Dias v. Woodrow

Annotate this Case

342 Mass. 218 (1961)

172 N.E.2d 705

EVELYN DIAS & another vs. SUMNER WOODROW & another.

Supreme Judicial Court of Massachusetts, Suffolk.

February 8, 1961.

March 9, 1961.

Present: WILKINS, C.J., WHITTEMORE, CUTTER, KIRK, & SPIEGEL, JJ.

George Michaels, for the plaintiffs, submitted a brief.

Philander S. Ratzkoff, for the defendants.

SPIEGEL, J.

This is an action of tort in which the plaintiff Evelyn Dias seeks to recover for personal injuries *219 incurred when she fell while leaving a store named "Kramer's Delicatessen" rented to the defendant Nathan Kramer and located in a building owned by the defendant Sumner Woodrow. Her husband seeks to recover consequential damages resulting from the same injury.

A trial was had in the Superior Court in which the judge allowed the motion for directed verdicts filed by the defendant Woodrow at the conclusion of the evidence. Just prior to the allowance of the defendant Woodrow's motion for directed verdicts it was agreed by counsel for Woodrow and the plaintiffs' counsel and read into the record "that if the case of the plaintiffs should have been submitted to the jury on counts 1 and 3[1] ... judgment is to be entered for the plaintiffs on those counts in the same amount found by the jury as damages on counts 2 and 4." The jury returned verdicts for Evelyn Dias and for her husband against Kramer. After the trial, the judge allowed Woodrow's motion to vacate the stipulation for the reason "that the damages were excessive." The plaintiffs excepted to the allowance of the defendant Woodrow's motion for directed verdicts and vacation of the stipulation entered into.
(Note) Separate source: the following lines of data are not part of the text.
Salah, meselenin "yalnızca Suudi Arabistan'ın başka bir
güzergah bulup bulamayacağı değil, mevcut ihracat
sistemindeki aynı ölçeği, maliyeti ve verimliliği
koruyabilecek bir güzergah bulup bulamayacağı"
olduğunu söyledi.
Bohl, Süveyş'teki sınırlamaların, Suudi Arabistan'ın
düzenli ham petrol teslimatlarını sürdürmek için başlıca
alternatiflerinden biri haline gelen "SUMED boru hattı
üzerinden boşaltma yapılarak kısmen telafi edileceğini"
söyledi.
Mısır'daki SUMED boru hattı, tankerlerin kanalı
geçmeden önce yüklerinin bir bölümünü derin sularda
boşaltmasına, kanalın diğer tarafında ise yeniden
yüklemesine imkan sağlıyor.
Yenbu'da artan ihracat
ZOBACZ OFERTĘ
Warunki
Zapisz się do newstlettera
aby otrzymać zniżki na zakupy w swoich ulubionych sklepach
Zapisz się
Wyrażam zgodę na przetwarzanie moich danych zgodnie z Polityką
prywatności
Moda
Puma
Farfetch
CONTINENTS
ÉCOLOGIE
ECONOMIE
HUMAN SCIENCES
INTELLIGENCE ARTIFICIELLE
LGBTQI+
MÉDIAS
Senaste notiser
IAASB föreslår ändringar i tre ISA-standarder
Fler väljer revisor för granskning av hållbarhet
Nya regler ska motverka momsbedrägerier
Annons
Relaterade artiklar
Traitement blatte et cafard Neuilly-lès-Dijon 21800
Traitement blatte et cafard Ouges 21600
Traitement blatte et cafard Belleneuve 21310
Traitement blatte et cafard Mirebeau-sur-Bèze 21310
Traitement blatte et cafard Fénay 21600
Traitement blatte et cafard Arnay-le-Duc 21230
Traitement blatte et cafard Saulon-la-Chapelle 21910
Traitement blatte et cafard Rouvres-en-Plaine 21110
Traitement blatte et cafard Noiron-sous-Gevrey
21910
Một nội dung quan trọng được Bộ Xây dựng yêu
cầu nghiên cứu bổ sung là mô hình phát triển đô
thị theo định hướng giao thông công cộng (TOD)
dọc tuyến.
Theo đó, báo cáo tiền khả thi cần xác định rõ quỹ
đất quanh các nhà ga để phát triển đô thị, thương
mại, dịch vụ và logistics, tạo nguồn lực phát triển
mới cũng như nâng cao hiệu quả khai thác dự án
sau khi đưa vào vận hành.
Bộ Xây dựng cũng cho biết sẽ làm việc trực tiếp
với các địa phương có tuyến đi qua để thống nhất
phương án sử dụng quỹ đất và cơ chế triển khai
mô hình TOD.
The evidence, stated most favorably to the plaintiffs, is that Evelyn Dias on leaving "Kramer's Delicatessen" after having made a purchase caught her heel on a wooden step outside the store in an entranceway which led only to and from "Kramer's Delicatessen" and fell "at or near the curb" on the street below. The wooden step was "about three feet long, with the `lip' eaten away, splintered and with two rusty nails sticking out from the lip about three quarters of an inch to one inch on the right hand side of said stair as one goes out of the store." At the time of her fall Evelyn Dias was four months pregnant and subsequently the baby was "still born."
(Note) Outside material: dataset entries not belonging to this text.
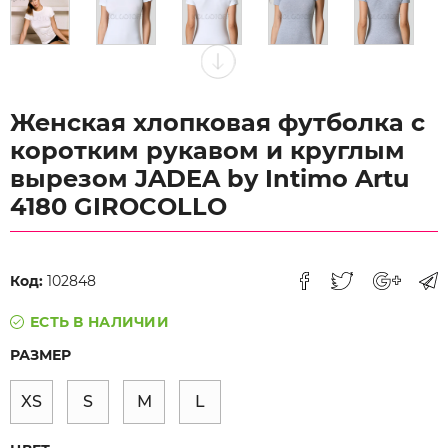
Женская хлопковая футболка с
коротким рукавом и круглым
вырезом JADEA by Intimo Artu
4180 GIROCOLLO
Код:
102848
ЕСТЬ В НАЛИЧИИ
РАЗМЕР
XS
S
M
L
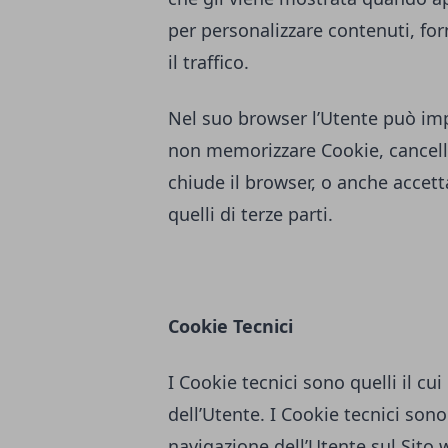
per personalizzare contenuti, forn
il traffico.
Nel suo browser l’Utente può imp
non memorizzare Cookie, cancella
chiude il browser, o anche accett
quelli di terze parti.
Cookie Tecnici
I Cookie tecnici sono quelli il cui
dell’Utente. I Cookie tecnici sono 
navigazione dell’Utente sul Sito w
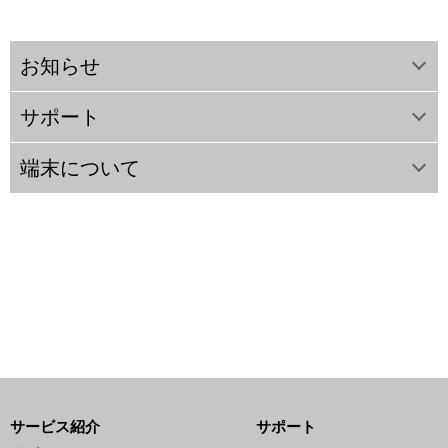
お知らせ
サポート
端末について
サービス紹介
サポート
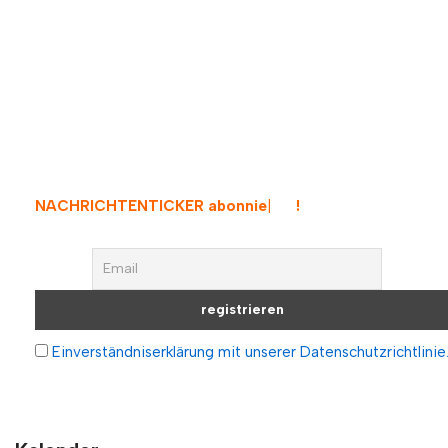
NACHRICHTENTICKER abonnieren
!
Einverständniserklärung mit unserer Datenschutzrichtlinie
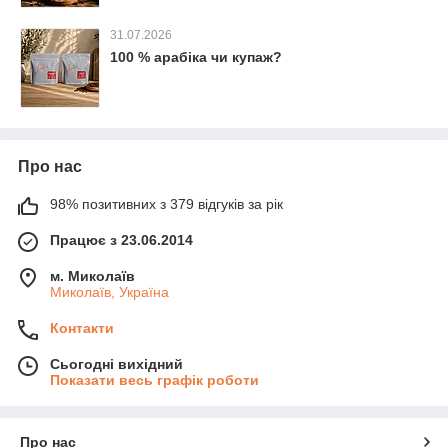
31.07.2026
100 % арабіка чи купаж?
Про нас
98% позитивних з 379 відгуків за рік
Працює з 23.06.2014
м. Миколаїв
Миколаїв, Україна
Контакти
Сьогодні вихідний
Показати весь графік роботи
Про нас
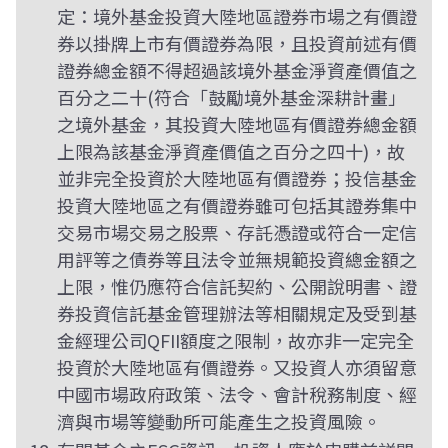
定：境外基金投資大陸地區證券市場之有價證
券以掛牌上市有價證券為限，且投資前述有價
證券總金額不得超過該境外基金淨資產價值之
百分之二十(符合「鼓勵境外基金深耕計畫」
之境外基金，其投資大陸地區有價證券總金額
上限為該基金淨資產價值之百分之四十)，故
並非完全投資於大陸地區有價證券；投信基金
投資大陸地區之有價證券雖可包括其證券集中
交易市場交易之股票、存託憑證或符合一定信
用評等之債券等且法令並無規範投資總金額之
上限，惟仍應符合信託契約、公開說明書、證
券投資信託基金管理辦法等相關規定及受到基
金經理公司QFII額度之限制，故亦非一定完全
投資於大陸地區有價證券。又投資人亦須留意
中國市場政府政策、法令、會計稅務制度、經
濟與市場等變動所可能產生之投資風險。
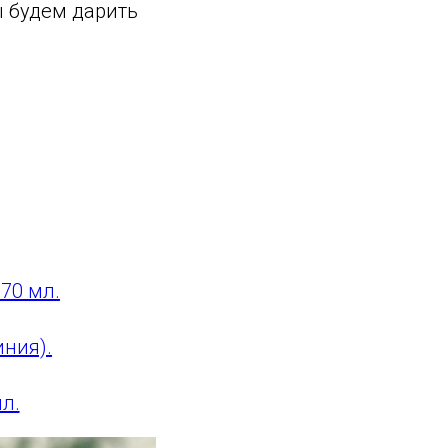
ы будем дарить
70 мл.
иния).
л.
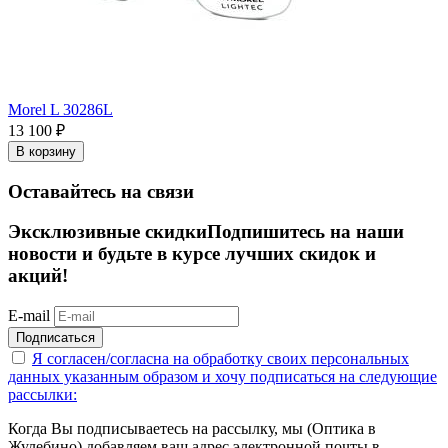
Morel L 30286L
13 100
₽
В корзину
Оставайтесь на связи
Эксклюзивные скидки
Подпишитесь на наши
новости и будьте в курсе лучших скидок и
акций!
E-mail
Подписаться
Я согласен/согласна на
обработку своих персональных
данных указанным образом
и хочу подписаться на следующие
рассылки:
Когда Вы подписываетесь на рассылку, мы (Оптика в
Жулебино) добавляем ваш адрес электронной почты в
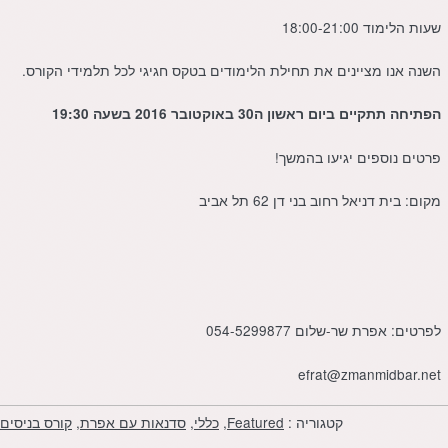
שעות הלימוד 18:00-21:00
השנה אנו מציינים את תחילת הלימודים בטקס חגיגי לכל תלמידי הקורס.
הפתיחה תתקיים ביום ראשון ה30 באוקטובר 2016 בשעה 19:30
פרטים נוספים יגיעו בהמשך!
מקום: בית דניאל רחוב בני דן 62 תל אביב
לפרטים: אפרת שר-שלום 054-5299877
efrat@zmanmidbar.net
קטגוריה :
Featured
,
כללי
,
סדנאות עם אפרת
,
קורס בניסים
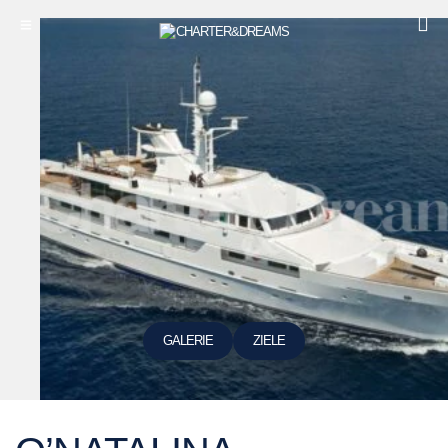
GALERIE
ZIELE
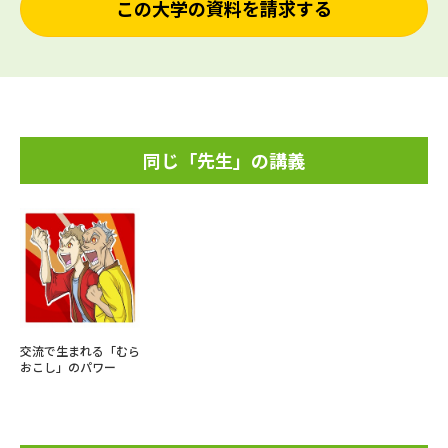
この大学の資料を請求する
同じ「先生」の講義
交流で生まれる「むら
おこし」のパワー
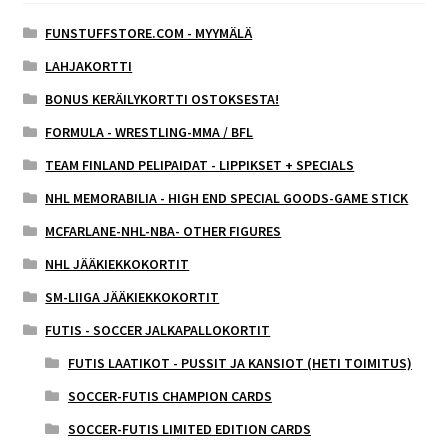
FUNSTUFFSTORE.COM - MYYMÄLÄ
LAHJAKORTTI
BONUS KERÄILYKORTTI OSTOKSESTA!
FORMULA - WRESTLING-MMA / BFL
TEAM FINLAND PELIPAIDAT - LIPPIKSET + SPECIALS
NHL MEMORABILIA - HIGH END SPECIAL GOODS-GAME STICK
MCFARLANE-NHL-NBA- OTHER FIGURES
NHL JÄÄKIEKKOKORTIT
SM-LIIGA JÄÄKIEKKOKORTIT
FUTIS - SOCCER JALKAPALLOKORTIT
FUTIS LAATIKOT - PUSSIT JA KANSIOT (HETI TOIMITUS)
SOCCER-FUTIS CHAMPION CARDS
SOCCER-FUTIS LIMITED EDITION CARDS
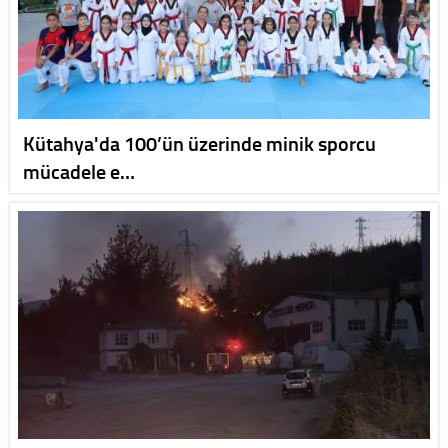
Kütahya'da 100’ün üzerinde minik sporcu
mücadele e…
The building in which "Kramer's Delicatessen" is located was purchased in 1955 by a partnership of which the defendant Woodrow was a member. Kramer had been a *220 tenant when the partnership purchased the property and continued on as a tenant at will without a written lease. Woodrow testified that he "did not know what the condition of the wooden step at Kramer's Delicatessen was when the partnership became owners." There was testimony that prior to the accident Woodrow had a janitor clean the entrances of all the stores in the building and that after the accident he had the wooden step outside "Kramer's Delicatessen" repaired. This evidence was allowed to be introduced as bearing on the issue of control.
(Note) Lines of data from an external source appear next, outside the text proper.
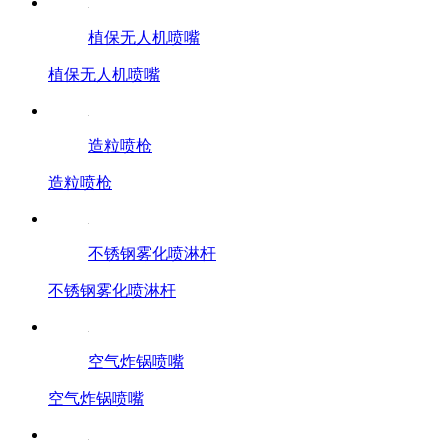
植保无人机喷嘴
植保无人机喷嘴
造粒喷枪
造粒喷枪
不锈钢雾化喷淋杆
不锈钢雾化喷淋杆
空气炸锅喷嘴
空气炸锅喷嘴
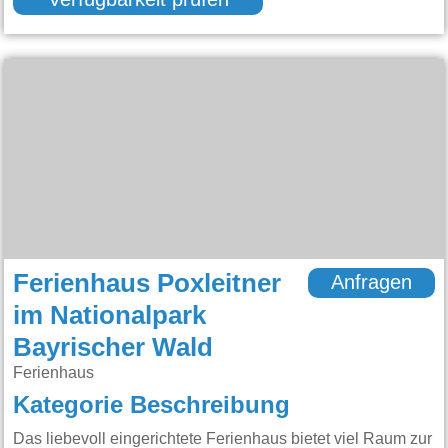
Verfügbarkeit prüfen
Ferienhaus Poxleitner
Anfragen
im Nationalpark
Bayrischer Wald
Ferienhaus
Kategorie Beschreibung
Das liebevoll eingerichtete Ferienhaus bietet viel Raum zur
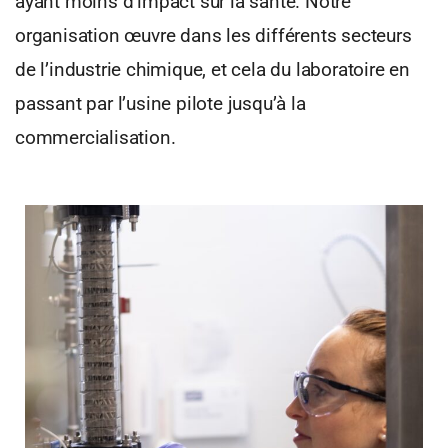
ayant moins d’impact sur la santé. Notre
organisation œuvre dans les différents secteurs
de l’industrie chimique, et cela du laboratoire en
passant par l’usine pilote jusqu’à la
commercialisation.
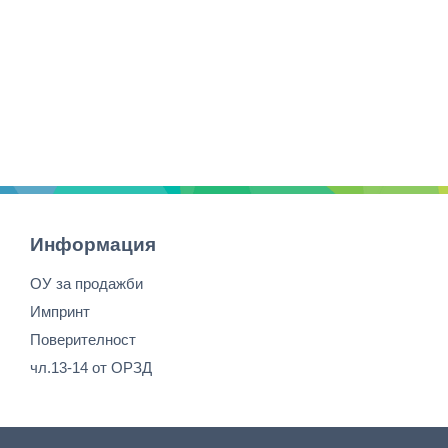
Информация
ОУ за продажби
Импринт
Поверителност
чл.13-14 от ОРЗД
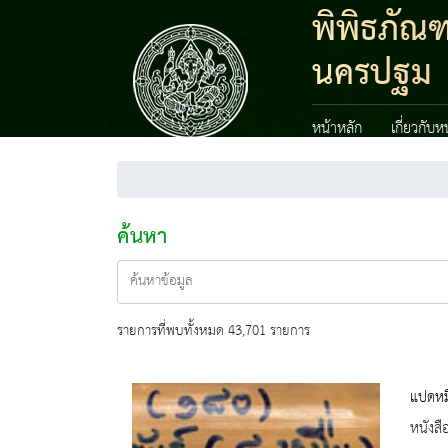
พิพิธภัณ
นครปฐม
หน้าหลัก
เกี่ยวกับ
ค้นหา
รายการที่พบทั้งหมด 43,701 รายการ
แปดหมื
หนังสื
The burden of proof was on the plaintiffs to show that (1) the landlord, Woodrow, had control of the wooden step, Sullivan v. Belding, 315 Mass. 701, 703, Baldwin v. Williams, 326 Mass. 177, 179, Leonardo v. Great Atl. & Pac. Tea Co. 340 Mass. 450, 453; (2) the defect in the wooden step did not or did not appear to exist at the time of the creation of Kramer's tenancy, Shwartz v. Feinberg, 306 Mass. 331, 334, Goodman v. Smith, 340 Mass. 336, 338; and (3) there was a causal connection between the defect and the injury. Merwin v. DeRaptellis, 338 Mass. 118, 120.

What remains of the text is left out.